Docile
- Species: Dog
- Breed: Briard
- Sex: Female
- Born: c. 1989
- Died: 1994 (aged 4–5)
- Owner: Egil Olsen

= Docile =

Norwegian dog

Docile (c. 1989 – 1994) was a female Briard dog. Owned by football manager Egil Olsen, the dog became a national celebrity animal during Olsen's tenure as manager of the Norway national football team.

The dog quickly became known for accompanying Olsen to work, both in the Football Association offices and in training sessions. In addition, the Briard breed was rare in Norway, with approximately 300 individuals. According to a biographer of Egil Olsen, Docile was used as a figurehead to shield his family members from media attention. Another reason that Olsen kept a dog was to walk the dog to ailment his ankylosing spondylitis.

The media attention around the Norwegian men's national football team increased significantly during the 1994 FIFA World Cup qualification run, which was the first successful qualification for Norway since the late 1930s. As training sessions were crowded with journalists, in early 1994 VGs Bjørn Delebekk won the Norwegian Press Photographers' annual prize for sports photography. His photoseries of Docile frolicking around the national team players was titled "En hund etter ball".

During the 1994 World Cup, Docile did not follow Olsen to the US and was stationed at Olsen's in-laws in Egersund. They claimed that the dog was recognised around town.
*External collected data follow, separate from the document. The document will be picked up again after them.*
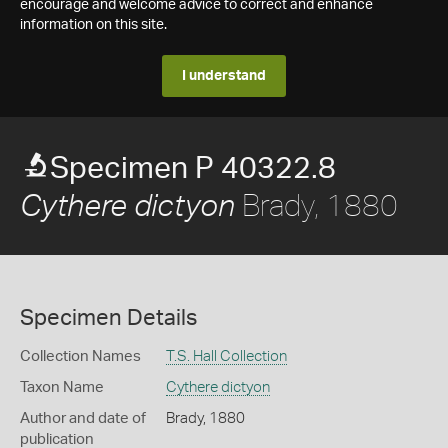
encourage and welcome advice to correct and enhance
information on this site.
I understand
Specimen P 40322.8
Brady, 1880
Cythere dictyon
Specimen Details
Collection Names
T.S. Hall Collection
Taxon Name
Cythere dictyon
Author and date of
Brady, 1880
publication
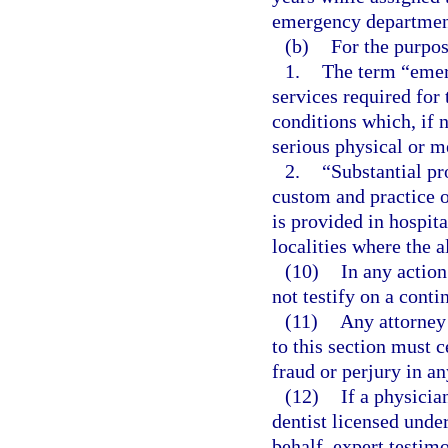
emergency departmen
(b)
For the purpos
1.
The term “emer
services required for
conditions which, if 
serious physical or me
2.
“Substantial pr
custom and practice 
is provided in hospit
localities where the 
(10)
In any actio
not testify on a conti
(11)
Any attorney 
to this section must c
fraud or perjury in an
(12)
If a physicia
dentist licensed unde
behalf, expert testim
The same period saw several spin-off products inspired by the dog. A woolwear factory started marketing a "World Cup yarn" under the name Docile. The pub Docile in Hamar acquired Olsen's acceptance to use Docile's name and likeness, both on the pub itself and on caps and clothing. The newspaper Dagbladet arranged a letter column in Docile's name during the 1994 World Cup. People would contact Docile's supposed fax machine number and have the chance to win a book by Tor Røste Fossen. The same newspaper arranged a naming contest for Olsen's next dog, which would be of the same breed.
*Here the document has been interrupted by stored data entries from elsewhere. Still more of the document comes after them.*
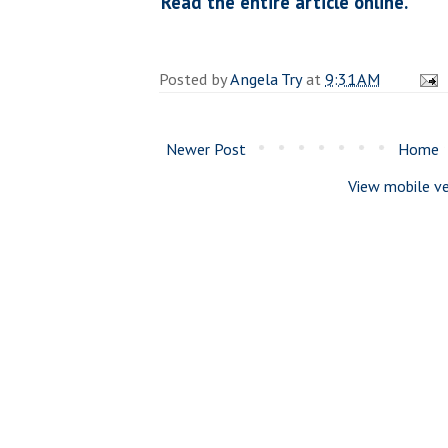
Read the entire article online.
Posted by
Angela Try
at
9:31 AM
Newer Post
Home
View mobile ve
In early November 1994, Docile escaped from the front yard of Olsen's home. As some boys played in the street outside, the dog bit the pant leg of one of the boys, causing minor clothing damage. Reportedly against the wishes of the boy's parents, the decision was made to euthanize the dog. Docile was regarded as a national celebrity and "Norway's most publicized dog". Norway's largest newspaper VG stated that Olsen's unusual choice of footwear, Wellington boots, coupled with Docile resting at his feet was "A sort of trademark for the most Norwegian of all Norwegian things".